Herhangi bir ölçüm aracı kullandığınızı (Google Analytics, Yandex Metrika, vb.), sitenizin performansını ve trafik kaynaklarını izlediğinizi var sayarak başlıyorum.
  • Direkt trafiğiniz arttı mı?
Bu soruyu, reklam kampanyanız site adresinizi açıkça belirtiyorsa değerlendirmeye alın. Site trafiğiniz, geleneksel mecra kullanılarak hazırlanan reklam kampanyanızdan sonra belirgin bir artış göstermediyse; paranız boşa gidiyordur.

Başka bir deyişle, "7/24 buradayız, istediğiniz zaman uğrayın," dediğiniz halde kimse misafirperverliğinize yanıt vermiyorsa; ya davetinizde sorun vardır (reklamınızda) ya da yanlış insanları davet ediyorsunuz (yanlış medya planlaması) demektir.
  • Markanızın araması arttı mı?
Bu soruyu, her koşul altında dikkate almalısınız. Önceden de belirttiğim gibi, İnternet kullananlar, tüm toplumu  istatistiksel olarak temsil edecek yeterliliğe sahiptir. Yani kampanyanız etkiliyse, online dünyadaki algınızın da gözle görülür şekilde değişmiş olması gerekir. Çünkü siz İnternet'te olsanız da olmasanız da, hedef kitleniz sizi İnternet'te arayacaktır. Marka kelimelerinizin (yani markanızın doğru ve yanlış yazılışları) ve reklamınızda geçen ayrıştırıcı kelimelerin aramasında artış yoksa; paranız maalesef boşa gidiyor demektir.

Peki marka ve reklam kelimelerinizin aramasının artıp artmadığını nereden bileceksiniz?

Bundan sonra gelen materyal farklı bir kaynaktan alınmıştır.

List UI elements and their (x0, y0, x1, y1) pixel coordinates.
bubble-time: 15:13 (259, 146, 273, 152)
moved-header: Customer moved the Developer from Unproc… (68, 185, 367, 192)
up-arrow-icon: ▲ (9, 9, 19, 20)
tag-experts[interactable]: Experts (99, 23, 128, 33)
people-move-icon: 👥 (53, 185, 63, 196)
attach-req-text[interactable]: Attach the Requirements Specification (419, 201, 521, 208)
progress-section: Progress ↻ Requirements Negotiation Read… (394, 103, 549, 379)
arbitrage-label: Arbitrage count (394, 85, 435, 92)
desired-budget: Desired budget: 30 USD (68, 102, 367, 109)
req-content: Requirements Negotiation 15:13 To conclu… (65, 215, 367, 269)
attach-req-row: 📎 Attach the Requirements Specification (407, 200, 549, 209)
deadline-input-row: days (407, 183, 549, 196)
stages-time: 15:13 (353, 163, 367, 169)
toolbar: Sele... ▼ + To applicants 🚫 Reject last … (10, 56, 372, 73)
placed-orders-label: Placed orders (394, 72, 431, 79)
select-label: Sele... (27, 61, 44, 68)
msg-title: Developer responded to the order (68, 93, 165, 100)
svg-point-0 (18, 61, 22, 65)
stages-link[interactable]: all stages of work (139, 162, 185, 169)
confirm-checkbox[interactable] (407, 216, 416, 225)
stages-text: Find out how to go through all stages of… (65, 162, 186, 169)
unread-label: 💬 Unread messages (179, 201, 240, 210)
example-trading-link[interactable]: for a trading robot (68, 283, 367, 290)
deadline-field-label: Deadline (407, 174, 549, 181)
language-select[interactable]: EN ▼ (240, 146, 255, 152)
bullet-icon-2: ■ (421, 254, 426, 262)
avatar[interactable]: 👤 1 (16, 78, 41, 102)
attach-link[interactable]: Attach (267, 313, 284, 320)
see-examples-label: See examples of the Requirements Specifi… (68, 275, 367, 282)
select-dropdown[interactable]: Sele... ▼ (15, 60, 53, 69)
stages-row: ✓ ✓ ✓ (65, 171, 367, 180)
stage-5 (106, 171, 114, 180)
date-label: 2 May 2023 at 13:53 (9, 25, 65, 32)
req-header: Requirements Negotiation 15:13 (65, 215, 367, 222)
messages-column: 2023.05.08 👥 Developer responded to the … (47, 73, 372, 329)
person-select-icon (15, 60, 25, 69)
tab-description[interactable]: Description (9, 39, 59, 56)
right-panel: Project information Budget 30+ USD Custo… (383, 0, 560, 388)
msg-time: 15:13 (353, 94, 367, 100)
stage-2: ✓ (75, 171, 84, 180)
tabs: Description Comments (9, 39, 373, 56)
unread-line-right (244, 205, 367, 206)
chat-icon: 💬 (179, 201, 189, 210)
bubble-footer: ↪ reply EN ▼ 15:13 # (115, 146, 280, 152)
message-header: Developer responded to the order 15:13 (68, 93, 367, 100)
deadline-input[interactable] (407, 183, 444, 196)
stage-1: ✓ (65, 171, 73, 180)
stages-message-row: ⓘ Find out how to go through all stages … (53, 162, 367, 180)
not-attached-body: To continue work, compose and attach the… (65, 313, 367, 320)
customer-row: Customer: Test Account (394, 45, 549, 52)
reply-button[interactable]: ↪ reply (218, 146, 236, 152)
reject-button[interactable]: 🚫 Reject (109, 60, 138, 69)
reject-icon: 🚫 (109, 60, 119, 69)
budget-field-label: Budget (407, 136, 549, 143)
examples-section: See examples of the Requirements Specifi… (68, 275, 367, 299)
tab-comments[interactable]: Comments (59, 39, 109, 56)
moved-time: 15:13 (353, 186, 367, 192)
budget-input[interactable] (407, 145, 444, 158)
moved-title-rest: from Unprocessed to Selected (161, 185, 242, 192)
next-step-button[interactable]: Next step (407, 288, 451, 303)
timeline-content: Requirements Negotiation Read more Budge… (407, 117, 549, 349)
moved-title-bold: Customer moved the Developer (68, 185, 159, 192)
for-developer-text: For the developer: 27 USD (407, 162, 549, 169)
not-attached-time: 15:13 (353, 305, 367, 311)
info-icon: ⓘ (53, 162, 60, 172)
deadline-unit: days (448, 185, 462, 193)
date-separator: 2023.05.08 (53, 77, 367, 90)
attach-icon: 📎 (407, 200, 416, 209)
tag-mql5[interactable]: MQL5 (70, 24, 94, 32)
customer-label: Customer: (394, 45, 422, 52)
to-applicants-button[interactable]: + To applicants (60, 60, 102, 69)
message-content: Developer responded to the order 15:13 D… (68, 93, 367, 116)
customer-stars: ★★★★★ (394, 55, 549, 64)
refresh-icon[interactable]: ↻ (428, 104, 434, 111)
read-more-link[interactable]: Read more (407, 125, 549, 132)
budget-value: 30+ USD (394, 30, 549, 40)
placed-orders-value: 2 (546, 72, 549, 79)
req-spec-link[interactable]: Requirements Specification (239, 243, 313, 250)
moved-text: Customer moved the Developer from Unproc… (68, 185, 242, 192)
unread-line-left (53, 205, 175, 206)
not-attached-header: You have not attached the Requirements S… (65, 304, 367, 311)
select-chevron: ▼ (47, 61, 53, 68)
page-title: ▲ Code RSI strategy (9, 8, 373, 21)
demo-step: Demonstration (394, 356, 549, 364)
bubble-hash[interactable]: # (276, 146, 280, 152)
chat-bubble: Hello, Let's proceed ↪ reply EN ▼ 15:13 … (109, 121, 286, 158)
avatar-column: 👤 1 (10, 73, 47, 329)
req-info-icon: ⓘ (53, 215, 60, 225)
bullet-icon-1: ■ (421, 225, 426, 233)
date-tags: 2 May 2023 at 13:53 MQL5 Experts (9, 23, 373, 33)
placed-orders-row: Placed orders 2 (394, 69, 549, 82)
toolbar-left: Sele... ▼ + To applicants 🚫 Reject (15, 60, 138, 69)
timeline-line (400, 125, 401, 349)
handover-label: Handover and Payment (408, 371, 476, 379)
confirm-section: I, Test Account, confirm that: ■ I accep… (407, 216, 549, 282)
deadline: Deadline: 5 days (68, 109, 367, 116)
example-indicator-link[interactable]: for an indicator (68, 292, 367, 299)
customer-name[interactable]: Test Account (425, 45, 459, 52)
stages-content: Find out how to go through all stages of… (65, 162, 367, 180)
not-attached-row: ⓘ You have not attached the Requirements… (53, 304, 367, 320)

Google Trends ve Google Anahtar Kelime Aracı'nı kullanarak, aramalarınızdaki değişimi -varsa- kolaylıkla tespit edebilirsiniz. Söz ettiğim iki araç da ücretsizdir ve kullanımları oldukça basittir.
  • AdWords performansınızda yükseliş var mı?
Hem offline reklam kampanyanızın etkisini İnternet'e de taşıyabilmek, hem de kampanyanın etkisini tam olarak ölçebilmek için, özellikle yoğun reklam yaptığınız dönemlerde AdWords yapmanızı öneririm.
Etkili bir konvansiyonel medya planlaması yaparsanız, söz ettiğim gibi marka ve reklamda geçen ürünlere dair aramalarda artış gözlemlenir. Yani arama sonuçlarının üstünde, altında ve sağında yer alan Google reklamları daha sık görüntülenir. Kısacası reklamınız istediğiniz mesajı iletmeyi başardıysa, AdWords reklamlarınızın tıklama (click) oranını artırır.

Yoğun bir konvansiyonel bütçeye rağmen dijital reklam bütçesi ayırmadığınızı düşünelim. Kategori ile ilgili aramaların artışını tetiklemeyi başarırsanız, dijitale yatırım yapan rakiplerinize fayda sağlarsınız.

İşler istediğiniz gibi gitmiyorsa ne yapmalısınız?

Hızla müdahale ederek, medya planlamanızı ve belki de reklamınızı değiştirmeniz gerekir.
"Bir süre sonra etki edecek, devam edelim aynı reklamla" diyerek kendinizi doğrulamaya çalışmanızın herhangi bir fayda sağlamayacağından emin olabilirsiniz.